The Mound of Sound said...


I've been trying to dig out the back story in the Lavalin affair. If SNC was barred from bidding on federal contracts what would that mean to the industry at large? It turns out that SNC is Quebec's largest construction contractor but there is a handful of what I deem "top tier" construction firms in this country. The others are primarily Alberta and Ontario-based. There is a gaggle of "second tier" firms and they're similarly distributed by province.
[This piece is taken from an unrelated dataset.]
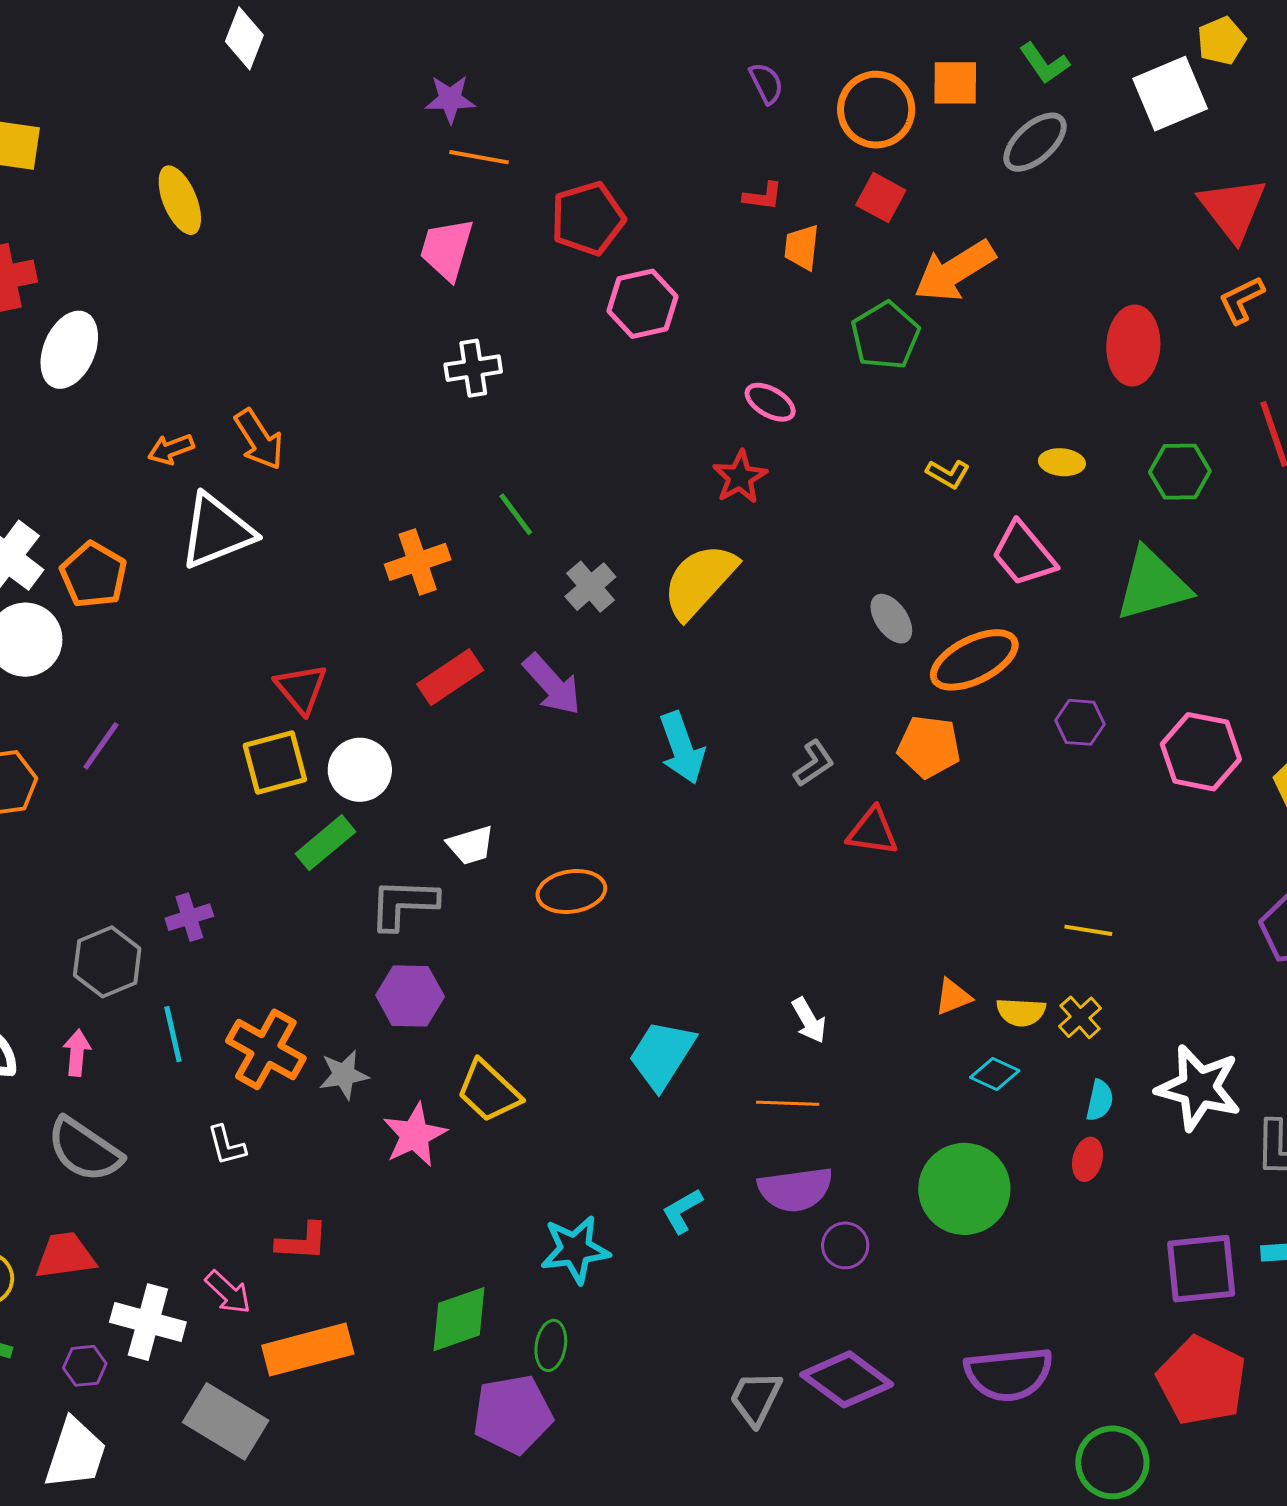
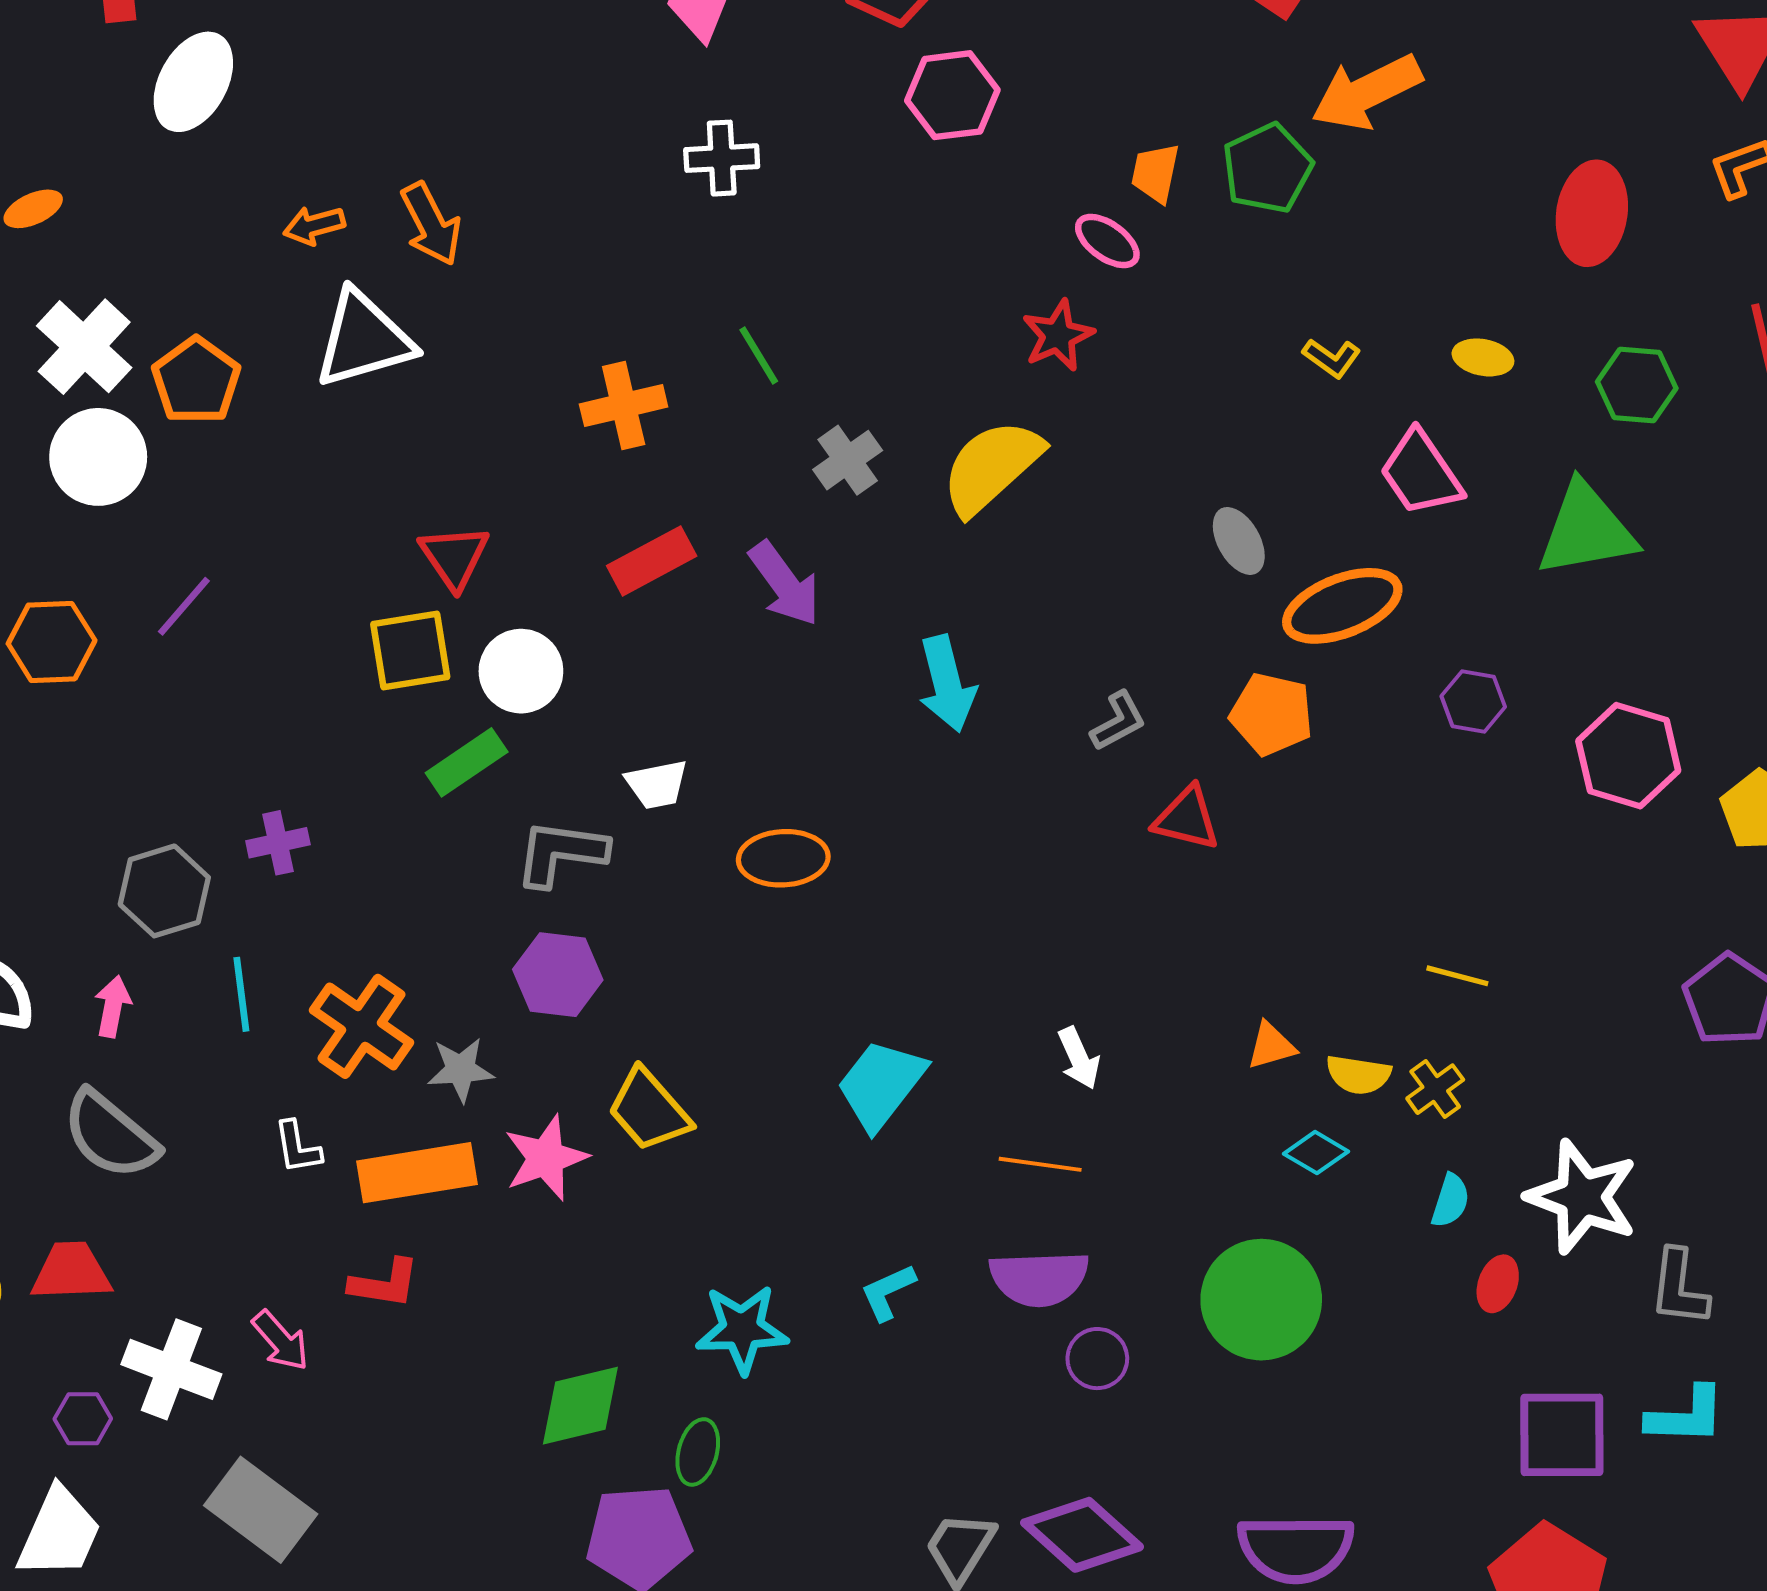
orange trapezoid: (802, 247) -> (1155, 173), moved
red ellipse: (1087, 1159) -> (1498, 1284), moved
orange rectangle: (308, 1350) -> (417, 1173), moved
Quebec is the historic anchor of the Liberal Party. It is also Canada's top "have not" province when it comes to equalization. Channeling federal revenues into Quebec at the very least does not hurt Liberal fortunes. However, if those revenues flowed instead to an Alberta firm, it's hard to see that benefiting Liberal fortunes in Alberta.

Tenders will still be called. Bids will be submitted. Contracts will be let. At issue is whether Quebec has an institutional leg up. I mean how can you say 9,000 Quebec jobs are at risk without having an understanding that the contracts will go to SNC-L?

Owen Gray said...

Quebec has always been key to Liberal fortunes, Mound. Before the advent of Stephen Harper, it was also key to Progresssive Conservative fortunes. Nobody underdstood that better than Brian Mulroney and Lucien Bouchard. The Liberals want to avoid what happened to Mulroney. That is at the heart of what is going on now.